The Deputy Director of Research, Monitoring And Evaluation, Fred Tetteh, in a signed statement dismissed a series of accusations levelled at the Commission by Mr Simons and his colleagues at IMANI Africa.
Notable was the allegation that the Commission was acquiring new BVDs and BVRs just for a ‘procurement gig’ when there was no need to procure the new equipment.
According to Mr Tetteh, IMANI Africa omitted the portion that the “previous administration had planned to refurbish obsolete BVDs, BVRs and data centre tor millions of dollars for short term use only- namely, to conduct the 2018 Referendum and 2019 DLE.”
The Deputy Director also highlighted several accusations by the CSO in 2020 including the amount that IMANI claimed the Commission spent in procuring BVDs and BVRs.
“The public may recall that as part of Imani's negative campaign against the Commission's decision to compile a new voters register ahead of the 2020 elections, Bright Simons claimed that by his scientific queue management theory, the Commission could not register 12 million voters in 40 days,” portions of the statement read.
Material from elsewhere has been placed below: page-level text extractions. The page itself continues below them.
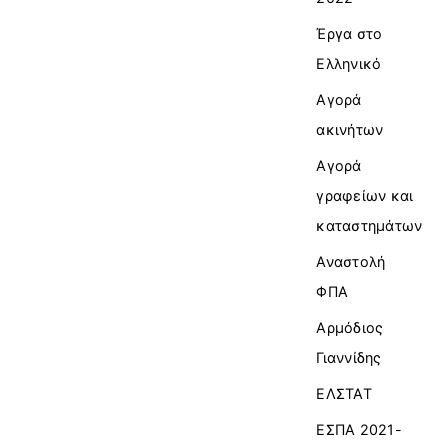
Έργα στο
Ελληνικό
Αγορά
ακινήτων
Αγορά
γραφείων και
καταστημάτων
Αναστολή
ΦΠΑ
Αρμόδιος
Γιαννίδης
ΕΛΣΤΑΤ
ΕΣΠΑ 2021-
It also added, “… during the 2020 Voters Registration Exercise, Mr Simons, using selective photographed images of the obsolete BVRs, falsely peddled that the obsolete 2012 BVRs were being used for the registration of voters in Kumasi when this was far from the truth. When challenged to identify the polling centres where the kits were being used, he could not substantiate his claims.”
Mr Tetteh then urged the public to disregard statements from Bright Simons and IMANI related to the Commission’s matters adding that “they are false and misleading.”